FISPAN, for one, has developed a platform for Sage Intacct users that allows clients to view their transfer status at all points of the payables journey. It will also flag if there’s a problem that needs to be fixed for a single payment, rather than an “error” that is indicated for the entire batch file—which leaves frustrated users having to start the process all over again. If a vendor is not properly set up to receive a transfer, Sage Intacct is able to immediately notify the user, thanks to the many APIs operating in the background. If the transfer were to fail somewhere along the way, or the international bank in question added a $20 fee to its transaction, the system will even report and share this information too.
In a recent conversation on the If I Ran the Bank Podcast, Dave Pike, Head of Strategic Architecture at ANZ, discussed how catering to the customer experience is beneficial for the bank. More importantly, he suggested how they can do it:
Every bank already has a mobile app for personal banking, effectively making banking more convenient, accessible, and streamlined. Instead of cashing a cheque at your local branch, now you can just scan photos with your phone and submit it directly within the app. With the bank in your pocket, FIs have energetically brought their banking products and services directly to their consumers. It’s time for them to do the same with their commercial clients; except, they don’t live on their phone, but rather their work computers, and more specifically, their accounting software. APIs are crucial for your banking team to create these digitized, customizable commercial banking experiences. You can create products and streamline the processes that meet your corporate clients right where they live: in their accounting systems.

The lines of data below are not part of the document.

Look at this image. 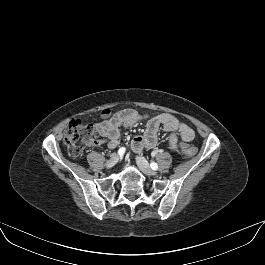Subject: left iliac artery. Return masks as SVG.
Wrapping results in <instances>:
<instances>
[{"label": "left iliac artery", "mask_w": 265, "mask_h": 265, "mask_svg": "<svg viewBox=\"0 0 265 265\" xmlns=\"http://www.w3.org/2000/svg\"><path fill=\"white\" fill-rule=\"evenodd\" d=\"M150 167H151L153 170H157V169H158V165H157V163H155V162H151Z\"/></svg>", "instance_id": "44dca946"}]
</instances>
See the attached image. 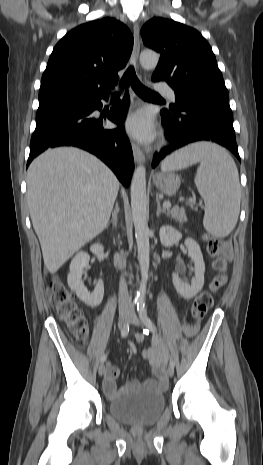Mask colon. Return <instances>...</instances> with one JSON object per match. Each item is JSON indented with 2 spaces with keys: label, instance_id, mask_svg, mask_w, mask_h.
Wrapping results in <instances>:
<instances>
[{
  "label": "colon",
  "instance_id": "5ec220e1",
  "mask_svg": "<svg viewBox=\"0 0 263 465\" xmlns=\"http://www.w3.org/2000/svg\"><path fill=\"white\" fill-rule=\"evenodd\" d=\"M205 243L209 255L213 258V268L217 274L211 281L209 289L198 294L193 302L191 317L195 322H199L204 318L213 305V294L223 287L227 281V261L224 244L222 241L209 236L205 237ZM48 293L52 305L65 322L73 339L77 341L85 340L88 334L87 320L59 278L55 277L50 281ZM191 329H196V327L192 326Z\"/></svg>",
  "mask_w": 263,
  "mask_h": 465
}]
</instances>
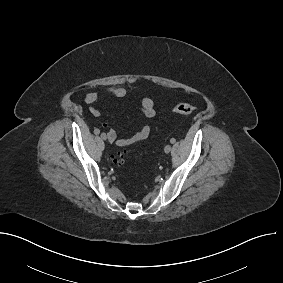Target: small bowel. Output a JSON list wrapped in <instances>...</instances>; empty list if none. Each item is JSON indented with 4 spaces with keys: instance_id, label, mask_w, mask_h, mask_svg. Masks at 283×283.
I'll list each match as a JSON object with an SVG mask.
<instances>
[{
    "instance_id": "1",
    "label": "small bowel",
    "mask_w": 283,
    "mask_h": 283,
    "mask_svg": "<svg viewBox=\"0 0 283 283\" xmlns=\"http://www.w3.org/2000/svg\"><path fill=\"white\" fill-rule=\"evenodd\" d=\"M104 93L117 99L126 96V90L120 86H109L101 90H92L88 92L85 96V102L90 105V112L95 117H98L100 115V111L97 108L96 104ZM139 109L141 113L147 118H153L156 115L154 101L149 97H144L141 100ZM103 126L107 127L106 124H103ZM150 132V126L143 125L136 133L129 137L118 138L116 132L113 129H109L107 135L111 143H114L119 147H127L147 139L150 135Z\"/></svg>"
}]
</instances>
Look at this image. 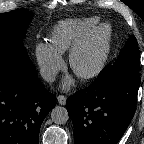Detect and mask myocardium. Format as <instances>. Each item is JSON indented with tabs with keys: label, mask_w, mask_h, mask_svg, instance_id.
Segmentation results:
<instances>
[{
	"label": "myocardium",
	"mask_w": 144,
	"mask_h": 144,
	"mask_svg": "<svg viewBox=\"0 0 144 144\" xmlns=\"http://www.w3.org/2000/svg\"><path fill=\"white\" fill-rule=\"evenodd\" d=\"M97 37H101L103 45L99 59L91 68L85 71H79L76 68V60L78 56L87 47V45ZM111 49H112L111 27L108 24H100L91 29L90 31H88L86 34H84L72 45L68 56L69 66L81 80H89L94 77H97L104 70L111 53Z\"/></svg>",
	"instance_id": "obj_1"
}]
</instances>
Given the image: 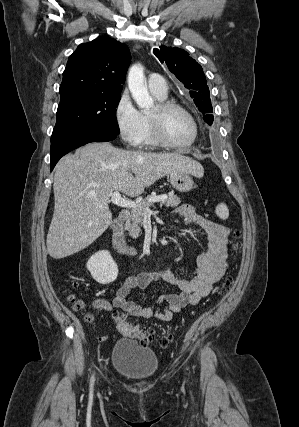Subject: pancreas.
I'll list each match as a JSON object with an SVG mask.
<instances>
[{"label": "pancreas", "instance_id": "1", "mask_svg": "<svg viewBox=\"0 0 299 427\" xmlns=\"http://www.w3.org/2000/svg\"><path fill=\"white\" fill-rule=\"evenodd\" d=\"M153 197L155 196H148L139 203L137 208L132 209L130 221L125 225V230L131 237L137 238L139 236L141 231L140 226L143 224L145 209L153 205V202L150 201V199ZM180 203V198L174 195L173 192L169 193L165 200L160 201V204L166 207H176Z\"/></svg>", "mask_w": 299, "mask_h": 427}]
</instances>
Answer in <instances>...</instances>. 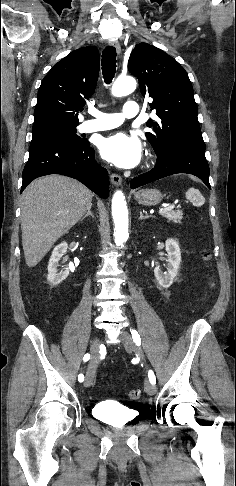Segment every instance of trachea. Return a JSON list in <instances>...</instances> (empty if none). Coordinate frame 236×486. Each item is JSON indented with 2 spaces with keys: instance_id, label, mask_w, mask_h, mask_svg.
I'll use <instances>...</instances> for the list:
<instances>
[{
  "instance_id": "1",
  "label": "trachea",
  "mask_w": 236,
  "mask_h": 486,
  "mask_svg": "<svg viewBox=\"0 0 236 486\" xmlns=\"http://www.w3.org/2000/svg\"><path fill=\"white\" fill-rule=\"evenodd\" d=\"M102 74L106 84H110L116 72V49L107 46L102 52Z\"/></svg>"
}]
</instances>
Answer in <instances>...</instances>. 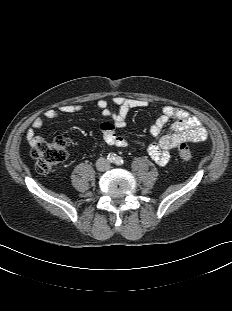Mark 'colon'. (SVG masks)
<instances>
[{
	"mask_svg": "<svg viewBox=\"0 0 232 311\" xmlns=\"http://www.w3.org/2000/svg\"><path fill=\"white\" fill-rule=\"evenodd\" d=\"M31 154L36 161L37 171L47 173L66 159L67 142L62 137H57L52 141H39L32 147ZM178 156L184 162L191 161V149L181 144L178 147Z\"/></svg>",
	"mask_w": 232,
	"mask_h": 311,
	"instance_id": "colon-1",
	"label": "colon"
}]
</instances>
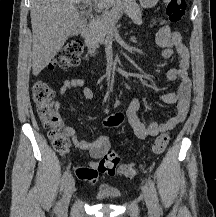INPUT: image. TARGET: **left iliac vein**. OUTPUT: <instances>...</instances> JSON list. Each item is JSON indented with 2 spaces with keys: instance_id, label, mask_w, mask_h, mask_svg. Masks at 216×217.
Masks as SVG:
<instances>
[{
  "instance_id": "obj_1",
  "label": "left iliac vein",
  "mask_w": 216,
  "mask_h": 217,
  "mask_svg": "<svg viewBox=\"0 0 216 217\" xmlns=\"http://www.w3.org/2000/svg\"><path fill=\"white\" fill-rule=\"evenodd\" d=\"M143 195L145 199V203L150 211L153 210V201L150 195V192L146 186L143 187Z\"/></svg>"
}]
</instances>
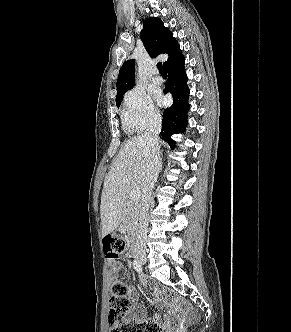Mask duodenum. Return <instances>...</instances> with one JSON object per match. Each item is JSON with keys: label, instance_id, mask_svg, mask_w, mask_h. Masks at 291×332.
Listing matches in <instances>:
<instances>
[{"label": "duodenum", "instance_id": "duodenum-1", "mask_svg": "<svg viewBox=\"0 0 291 332\" xmlns=\"http://www.w3.org/2000/svg\"><path fill=\"white\" fill-rule=\"evenodd\" d=\"M131 240H132V242L134 243V241H135V238H134V237H132V239H131ZM133 254H134V251L132 250V251H131V255H133Z\"/></svg>", "mask_w": 291, "mask_h": 332}]
</instances>
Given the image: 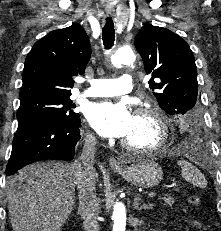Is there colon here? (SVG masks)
<instances>
[{"label":"colon","instance_id":"1","mask_svg":"<svg viewBox=\"0 0 221 231\" xmlns=\"http://www.w3.org/2000/svg\"><path fill=\"white\" fill-rule=\"evenodd\" d=\"M188 200L189 203L194 207H199L202 205V199L198 195H191Z\"/></svg>","mask_w":221,"mask_h":231}]
</instances>
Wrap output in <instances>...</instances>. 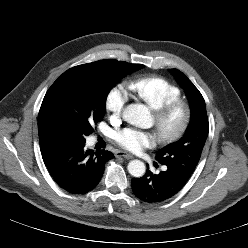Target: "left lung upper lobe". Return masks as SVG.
I'll return each instance as SVG.
<instances>
[{
	"mask_svg": "<svg viewBox=\"0 0 248 248\" xmlns=\"http://www.w3.org/2000/svg\"><path fill=\"white\" fill-rule=\"evenodd\" d=\"M184 88L191 107V120L184 136L156 153V160L175 169L185 180L194 172L205 145L209 123L203 96L193 83L179 70L170 69Z\"/></svg>",
	"mask_w": 248,
	"mask_h": 248,
	"instance_id": "5c2ea615",
	"label": "left lung upper lobe"
}]
</instances>
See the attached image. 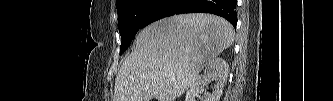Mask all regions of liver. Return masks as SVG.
<instances>
[{"label":"liver","mask_w":333,"mask_h":101,"mask_svg":"<svg viewBox=\"0 0 333 101\" xmlns=\"http://www.w3.org/2000/svg\"><path fill=\"white\" fill-rule=\"evenodd\" d=\"M234 35L228 21L205 13L152 23L139 33L119 70L113 101H175L205 66L232 45Z\"/></svg>","instance_id":"1"}]
</instances>
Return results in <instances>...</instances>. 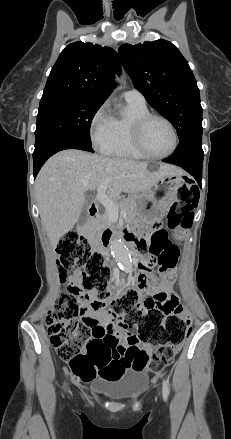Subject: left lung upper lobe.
<instances>
[{"label": "left lung upper lobe", "instance_id": "1", "mask_svg": "<svg viewBox=\"0 0 231 439\" xmlns=\"http://www.w3.org/2000/svg\"><path fill=\"white\" fill-rule=\"evenodd\" d=\"M118 54L135 88L172 123L179 140L202 129L200 92L188 62L174 44L163 39L124 44Z\"/></svg>", "mask_w": 231, "mask_h": 439}]
</instances>
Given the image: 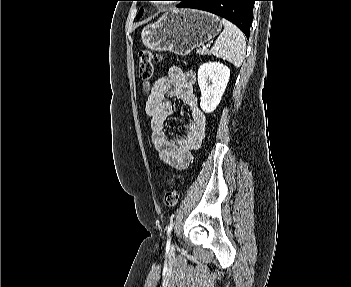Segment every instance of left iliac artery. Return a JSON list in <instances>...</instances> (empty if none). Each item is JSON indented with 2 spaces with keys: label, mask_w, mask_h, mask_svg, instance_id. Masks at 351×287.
I'll return each mask as SVG.
<instances>
[{
  "label": "left iliac artery",
  "mask_w": 351,
  "mask_h": 287,
  "mask_svg": "<svg viewBox=\"0 0 351 287\" xmlns=\"http://www.w3.org/2000/svg\"><path fill=\"white\" fill-rule=\"evenodd\" d=\"M173 226H174V222L171 221V222H170V225H169V227H168V230H167V234H168V235L171 234V231H172V229H173Z\"/></svg>",
  "instance_id": "left-iliac-artery-1"
}]
</instances>
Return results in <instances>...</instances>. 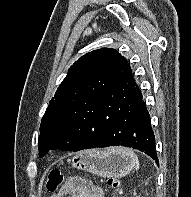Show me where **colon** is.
Segmentation results:
<instances>
[{"label": "colon", "mask_w": 191, "mask_h": 197, "mask_svg": "<svg viewBox=\"0 0 191 197\" xmlns=\"http://www.w3.org/2000/svg\"><path fill=\"white\" fill-rule=\"evenodd\" d=\"M64 179L62 171L58 169H54L50 171L48 174V179L46 183V188L49 192H56L59 188V186L62 184ZM109 185L113 187L118 186V181L116 179L110 178L108 180Z\"/></svg>", "instance_id": "obj_1"}]
</instances>
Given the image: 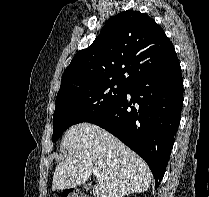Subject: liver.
<instances>
[{
  "label": "liver",
  "instance_id": "liver-1",
  "mask_svg": "<svg viewBox=\"0 0 209 197\" xmlns=\"http://www.w3.org/2000/svg\"><path fill=\"white\" fill-rule=\"evenodd\" d=\"M68 156L56 167L52 190L83 184L98 169L95 197H123L148 190L152 174L135 152L106 130L90 123L70 127L61 142Z\"/></svg>",
  "mask_w": 209,
  "mask_h": 197
}]
</instances>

While some banks understand the value of APIs, many others are implementing them because they think they have to. They view the creation of the API as the objective in itself, rather than taking into account the user, which is often another developer or, ultimately, a client. This type of mindset doesn’t consider that person’s intentions or goals, or what they might want to do with the API. Banks should also make their APIs easier for outside developers to work with so that they can more easily integrate bank offerings or information into the programs they’re developing. That means adding in resources or clickable demos.
At the same time, many financial institutions, as evidenced by the McKinsey study, are building APIs for themselves — to help them do something more efficiently on their end — rather than for the client, who wants a more enhanced banking experience. Many also make the mistake of creating an API for something that already works without one.
One of the problems is that banks aren’t set up to create APIs in an efficient way, especially since they’re working with legacy systems. Yet, for them to move into a more digital age, creating APIs is a must. Banks don’t have to do it themselves, though. There are FinTechs, like FISPAN, who can develop APIs that speak to the programs their customers are using, and they can create them quickly.
The three current trends driving digital innovation in corporate banking are the rise of omnichannel banking, challenger banks growing in new niches, and FinTech companies offering their own banking services. The common denominator between all three is that they’re powered by treasury APIs.
How does a bank prepare for these trends?
Ultimately, any product or service that a bank offers should come with a publicly consumable API. The ones that do this right will be better positioned to improve their operations, including the use of automation and robotics, and they’ll create better user experiences. One place banks can start is by writing down a list of all the products and service offerings that generate the highest revenue and then work down that list to see how APIs can create a better experience in those areas.
In any case, it’s time for banks to take APIs more seriously, because the ones that do will be the ones who will thrive in the future.